Nelson Mandela, fraîchement sorti de prison, s’est rendu à Cuba en 1991 pour remercier Fidel et le peuple cubain de leur contribution inégalée à la défaite du régime d’apartheid.

« Nous sommes venus pour reconnaître notre immense dette au peuple cubain, a déclaré Mandela. Quel autre pays possède une telle histoire de soutien désintéressé au peuple africain ? … Votre participation à la bataille de Cuito Cuanavale [en Angola contre l’Afrique du Sud fortement soutenue par la CIA] a une signification historique. La défaite décisive de l’armée raciste à Cuito Cuanavale a été une victoire pour toute l’Afrique… Cela a détruit le mythe l’invincibilité de l’armée de l’oppresseur blanc. »

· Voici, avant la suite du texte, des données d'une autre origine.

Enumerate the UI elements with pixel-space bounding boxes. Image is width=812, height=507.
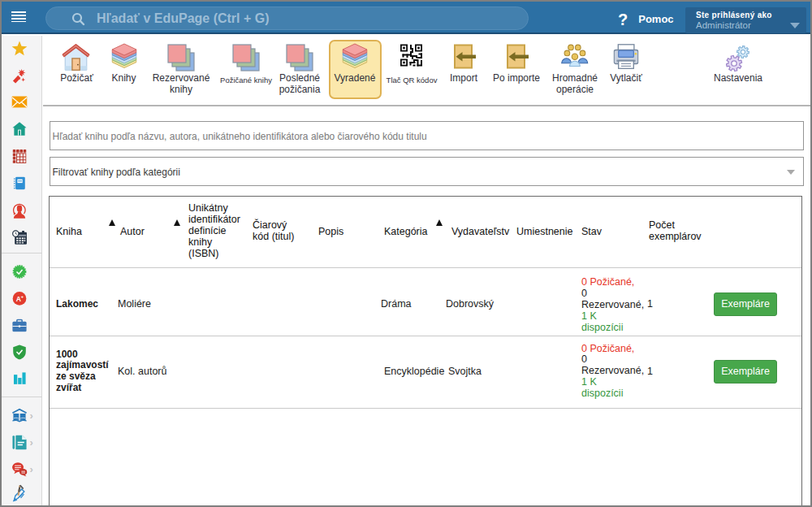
svg-text:+: +	[20, 293, 24, 299]
svg-text:A: A	[15, 295, 20, 303]
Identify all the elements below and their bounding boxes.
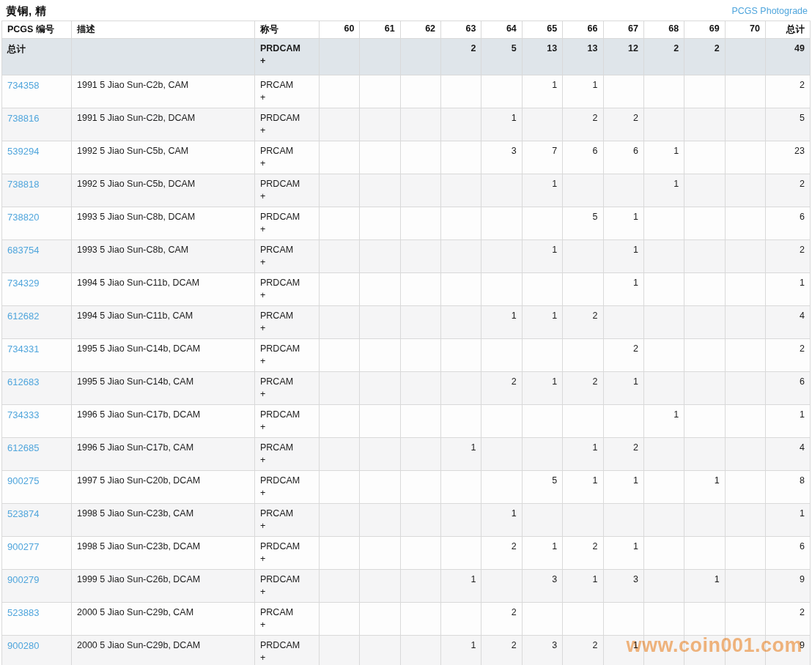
designation-code: PRDCAM: [260, 640, 314, 650]
designation-plus: +: [260, 356, 314, 366]
pcgs-number-link[interactable]: 523883: [7, 607, 39, 618]
pcgs-number-link[interactable]: 612683: [7, 376, 39, 387]
pcgs-number-link[interactable]: 612682: [7, 311, 39, 322]
designation-code: PRDCAM: [260, 475, 314, 486]
grade-count-68: [643, 207, 684, 240]
grade-count-62: [400, 504, 440, 537]
grade-count-61: [360, 108, 400, 141]
pcgs-number-link[interactable]: 738820: [7, 212, 39, 223]
grade-count-61: [360, 636, 400, 665]
grade-count-63: [441, 141, 481, 174]
designation-code: PRDCAM: [260, 541, 314, 551]
table-row: 7343311995 5 Jiao Sun-C14b, DCAMPRDCAM+2…: [2, 339, 811, 372]
grade-count-64: [481, 405, 522, 438]
grade-count-68: 1: [643, 141, 684, 174]
pcgs-number-link[interactable]: 900279: [7, 574, 39, 585]
grade-count-65: 3: [522, 636, 562, 665]
grade-count-61: [360, 438, 400, 471]
grade-count-64: 1: [481, 504, 522, 537]
grade-count-68: [643, 372, 684, 405]
table-row: 7388181992 5 Jiao Sun-C5b, DCAMPRDCAM+11…: [2, 174, 811, 207]
grade-count-65: [522, 504, 562, 537]
pcgs-number-link[interactable]: 539294: [7, 146, 39, 157]
grade-count-67: 1: [603, 471, 643, 504]
pcgs-number-cell: 738820: [2, 207, 72, 240]
pcgs-number-link[interactable]: 738816: [7, 113, 39, 124]
row-total: 9: [766, 636, 811, 665]
designation-cell: PRDCAM+: [255, 207, 320, 240]
designation-plus: +: [260, 290, 314, 300]
pcgs-number-link[interactable]: 734329: [7, 278, 39, 289]
grade-count-68: [643, 306, 684, 339]
grade-count-64: [481, 570, 522, 603]
row-total: 1: [766, 273, 811, 306]
grade-count-64: [481, 273, 522, 306]
grade-count-65: [522, 603, 562, 636]
designation-code: PRCAM: [260, 376, 314, 387]
grade-count-64: [481, 339, 522, 372]
totals-grade-64: 5: [481, 39, 522, 75]
grade-count-68: [643, 108, 684, 141]
pcgs-number-cell: 900275: [2, 471, 72, 504]
pcgs-number-link[interactable]: 734358: [7, 80, 39, 91]
grade-count-66: 2: [563, 537, 603, 570]
table-row: 7388161991 5 Jiao Sun-C2b, DCAMPRDCAM+12…: [2, 108, 811, 141]
grade-count-66: 1: [563, 471, 603, 504]
designation-code: PRCAM: [260, 508, 314, 519]
table-row: 7388201993 5 Jiao Sun-C8b, DCAMPRDCAM+51…: [2, 207, 811, 240]
col-header-grade-68: 68: [643, 21, 684, 39]
pcgs-number-link[interactable]: 683754: [7, 245, 39, 256]
pcgs-number-link[interactable]: 612685: [7, 442, 39, 453]
col-header-total: 总计: [766, 21, 811, 39]
row-total: 23: [766, 141, 811, 174]
pcgs-number-link[interactable]: 900280: [7, 640, 39, 651]
grade-count-64: 2: [481, 537, 522, 570]
pcgs-number-cell: 734358: [2, 75, 72, 108]
pcgs-number-link[interactable]: 734331: [7, 343, 39, 354]
pcgs-number-link[interactable]: 738818: [7, 179, 39, 190]
grade-count-69: [684, 339, 725, 372]
grade-count-66: 2: [563, 306, 603, 339]
grade-count-66: [563, 240, 603, 273]
pcgs-number-cell: 738816: [2, 108, 72, 141]
grade-count-60: [320, 306, 360, 339]
top-bar: 黄铜, 精 PCGS Photograde: [0, 0, 812, 21]
designation-plus: +: [260, 56, 314, 66]
grade-count-67: [603, 75, 643, 108]
grade-count-64: [481, 240, 522, 273]
grade-count-64: 2: [481, 636, 522, 665]
pcgs-number-link[interactable]: 734333: [7, 409, 39, 420]
grade-count-69: [684, 372, 725, 405]
grade-count-62: [400, 405, 440, 438]
pcgs-number-link[interactable]: 523874: [7, 508, 39, 519]
grade-count-70: [725, 372, 765, 405]
grade-count-60: [320, 570, 360, 603]
designation-cell: PRDCAM+: [255, 636, 320, 665]
grade-count-68: [643, 339, 684, 372]
grade-count-69: [684, 438, 725, 471]
grade-count-66: 1: [563, 570, 603, 603]
grade-count-62: [400, 273, 440, 306]
col-header-grade-70: 70: [725, 21, 765, 39]
grade-count-63: 1: [441, 570, 481, 603]
grade-count-62: [400, 339, 440, 372]
photograde-link[interactable]: PCGS Photograde: [731, 6, 808, 16]
designation-code: PRCAM: [260, 607, 314, 617]
grade-count-63: [441, 174, 481, 207]
designation-code: PRCAM: [260, 80, 314, 90]
grade-count-70: [725, 405, 765, 438]
grade-count-67: 1: [603, 273, 643, 306]
designation-cell: PRDCAM+: [255, 570, 320, 603]
row-total: 8: [766, 471, 811, 504]
grade-count-65: [522, 273, 562, 306]
grade-count-63: [441, 471, 481, 504]
pcgs-number-link[interactable]: 900277: [7, 541, 39, 552]
pcgs-number-link[interactable]: 900275: [7, 475, 39, 486]
totals-description: [72, 39, 255, 75]
grade-count-66: 1: [563, 75, 603, 108]
table-row: 7343291994 5 Jiao Sun-C11b, DCAMPRDCAM+1…: [2, 273, 811, 306]
grade-count-65: [522, 438, 562, 471]
grade-count-65: [522, 108, 562, 141]
pcgs-number-cell: 523874: [2, 504, 72, 537]
grade-count-64: [481, 471, 522, 504]
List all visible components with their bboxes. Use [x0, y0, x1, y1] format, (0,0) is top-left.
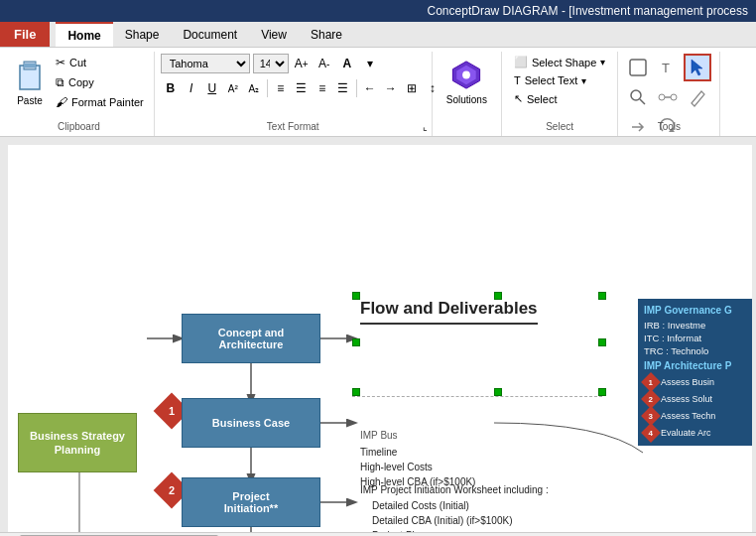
font-color-button[interactable]: A — [337, 54, 357, 73]
select-shape-icon: ⬜ — [514, 56, 528, 68]
horizontal-scrollbar[interactable] — [0, 532, 756, 536]
svg-marker-8 — [692, 60, 702, 75]
select-label: Select — [502, 121, 617, 132]
svg-point-9 — [631, 90, 641, 100]
clipboard-label: Clipboard — [4, 121, 154, 132]
select-items: ⬜ Select Shape ▾ T Select Text ▾ ↖ Selec… — [508, 54, 611, 125]
step1-box: Concept and Architecture — [182, 314, 320, 363]
select-group: ⬜ Select Shape ▾ T Select Text ▾ ↖ Selec… — [502, 52, 618, 136]
tab-share[interactable]: Share — [299, 22, 354, 47]
step3-box: Project Initiation** — [182, 477, 320, 527]
pencil-tool[interactable] — [684, 83, 711, 111]
copy-button[interactable]: ⧉ Copy — [52, 73, 148, 91]
select-text-button[interactable]: T Select Text ▾ — [508, 72, 611, 88]
canvas-area[interactable]: Business Strategy Planning Concept and A… — [0, 137, 756, 532]
arch-item-3: 3 Assess Techn — [644, 409, 746, 423]
align-center-button[interactable]: ☰ — [292, 78, 312, 98]
svg-point-5 — [462, 71, 470, 79]
copy-icon: ⧉ — [56, 75, 64, 89]
more-font-button[interactable]: ▾ — [360, 54, 380, 73]
imp-bus-text: IMP Bus Timeline High-level Costs High-l… — [360, 428, 598, 489]
itc-item: ITC : Informat — [644, 333, 746, 343]
paste-button[interactable]: Paste — [10, 54, 50, 109]
arch-item-2: 2 Assess Solut — [644, 392, 746, 406]
separator2 — [356, 79, 357, 97]
align-right-button[interactable]: ≡ — [313, 78, 332, 98]
arch-item-1: 1 Assess Busin — [644, 375, 746, 389]
shrink-font-button[interactable]: A- — [315, 54, 334, 73]
title-bar: ConceptDraw DIAGRAM - [Investment manage… — [0, 0, 756, 22]
underline-button[interactable]: U — [202, 78, 222, 98]
text-format-label: Text Format — [155, 121, 432, 132]
handle-tr — [598, 292, 606, 300]
italic-button[interactable]: I — [182, 78, 201, 98]
separator — [267, 79, 268, 97]
project-initiation-text: IMP Project Initiation Worksheet includi… — [360, 482, 598, 532]
svg-point-13 — [671, 94, 677, 100]
svg-rect-2 — [24, 64, 36, 67]
indent-inc-button[interactable]: → — [381, 78, 401, 98]
handle-bm — [494, 388, 502, 396]
indent-dec-button[interactable]: ← — [360, 78, 380, 98]
tools-label: Tools — [618, 121, 719, 132]
right-side-panel: IMP Governance G IRB : Investme ITC : In… — [638, 299, 752, 446]
clipboard-group: Paste ✂ Cut ⧉ Copy 🖌 Format Painter Clip… — [4, 52, 155, 136]
tab-document[interactable]: Document — [171, 22, 249, 47]
solutions-group: Solutions — [433, 52, 502, 136]
imp-architecture-title: IMP Architecture P — [644, 360, 746, 371]
align-justify-button[interactable]: ☰ — [333, 78, 353, 98]
font-size-selector[interactable]: 14 — [253, 54, 289, 73]
clipboard-small-buttons: ✂ Cut ⧉ Copy 🖌 Format Painter — [52, 54, 148, 111]
pointer-tool[interactable] — [624, 54, 652, 81]
paste-icon — [14, 58, 46, 93]
canvas-content: Business Strategy Planning Concept and A… — [8, 145, 752, 532]
handle-bl — [352, 388, 360, 396]
font-row: Tahoma 14 A+ A- A ▾ — [161, 54, 380, 73]
select-cursor-tool[interactable] — [684, 54, 711, 81]
tab-view[interactable]: View — [249, 22, 299, 47]
text-format-group: Tahoma 14 A+ A- A ▾ B I U A² A₂ ≡ ☰ ≡ — [155, 52, 433, 136]
tab-home[interactable]: Home — [56, 22, 112, 47]
svg-point-11 — [659, 94, 665, 100]
solutions-label: Solutions — [446, 94, 487, 105]
more-align-button[interactable]: ⊞ — [402, 78, 422, 98]
menu-area: File Home Shape Document View Share — [0, 22, 756, 48]
svg-line-10 — [640, 99, 645, 104]
arch-item-4: 4 Evaluate Arc — [644, 426, 746, 440]
solutions-button[interactable]: Solutions — [439, 54, 495, 109]
text-format-expand[interactable]: ⌞ — [423, 121, 428, 132]
subscript-button[interactable]: A₂ — [244, 78, 264, 98]
handle-br — [598, 388, 606, 396]
step2-box: Business Case — [182, 398, 320, 448]
ribbon: Paste ✂ Cut ⧉ Copy 🖌 Format Painter Clip… — [0, 48, 756, 137]
file-button[interactable]: File — [0, 22, 50, 47]
handle-tl — [352, 292, 360, 300]
paste-label: Paste — [17, 95, 43, 106]
svg-text:T: T — [662, 61, 670, 75]
handle-ml — [352, 338, 360, 346]
tab-shape[interactable]: Shape — [113, 22, 172, 47]
select-icon: ↖ — [514, 92, 523, 105]
format-painter-button[interactable]: 🖌 Format Painter — [52, 93, 148, 111]
bold-button[interactable]: B — [161, 78, 181, 98]
format-buttons-row: B I U A² A₂ ≡ ☰ ≡ ☰ ← → ⊞ ↕ — [161, 78, 442, 98]
cut-button[interactable]: ✂ Cut — [52, 54, 148, 71]
superscript-button[interactable]: A² — [223, 78, 243, 98]
align-left-button[interactable]: ≡ — [271, 78, 291, 98]
text-tool[interactable]: T — [654, 54, 682, 81]
cut-icon: ✂ — [56, 56, 65, 69]
tools-group: T Tools — [618, 52, 720, 136]
imp-governance-title: IMP Governance G — [644, 305, 746, 316]
font-selector[interactable]: Tahoma — [161, 54, 250, 73]
svg-rect-6 — [630, 60, 646, 75]
select-text-icon: T — [514, 74, 521, 86]
solutions-icon — [448, 58, 484, 92]
bsp-box: Business Strategy Planning — [18, 413, 137, 472]
flow-divider — [352, 396, 602, 397]
grow-font-button[interactable]: A+ — [292, 54, 312, 73]
select-shape-button[interactable]: ⬜ Select Shape ▾ — [508, 54, 611, 70]
zoom-tool[interactable] — [624, 83, 652, 111]
line-tool[interactable] — [654, 83, 682, 111]
select-button[interactable]: ↖ Select — [508, 90, 611, 107]
irb-item: IRB : Investme — [644, 320, 746, 331]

Aussi, dès 1977, dans le New Left Review, Gabriel Garcia Marquez, prix Nobel de la littérature, ne cessait de s’étonner de la contribution de Cuba et de Fidel lui-même au combat contre le régime de l’apartheid. Il suivait les troupes cubaines en Angola d’heure en heure.

Garcia Marquez cite un commentaire de Henry Kissinger qui se lamentait au président du Venezuela du mauvais état des services de renseignement étasuniens : « Nos services sont tellement mauvais que nous n’avons découvert la présence de troupes cubaines en Angola que lorsqu’elles étaient déjà sur place ».

Bref, pour Fidel et Cuba, les bottines devaient suivre les babines, sinon les devancer, contrairement aux Etats-Unis et au Canada sous Trudeau père où même les babines ne troublaient pas le régime de l’apartheid.

Rappelons le silence de Trudeau père au sujet du régime sud-africain, lui qui devait garder le silence pour avoir l’appui de Margaret Thatcher pour son coup de force (voire d’État) de 1982 contre le Québec.

Par ailleurs, on fait grand cas des relations entre Trudeau père et Fidel Castro. Mais on ne souligne pas les raisons qui l’ont cité à se rapprocher de Cuba. Outre le fait que Trudeau père trouvait dans le Cuba de Fidel une façon de réaffirmer son existence devant l’empire américain, comme l’a bien remarqué Pierre Dubuc, il le faisait pour damer le pion du Québec, dont tant de militants et de dirigeants indépendantistes se sont inspirés de Fidel.

On n’a qu’à se rappeler la déclaration du super-ministre des stratèges du gouvernement Trudeau, Mitchell Sharp, selon laquelle : « Absolument tout ce que faisait le gouvernement visait à contrer le séparatisme au Québec ».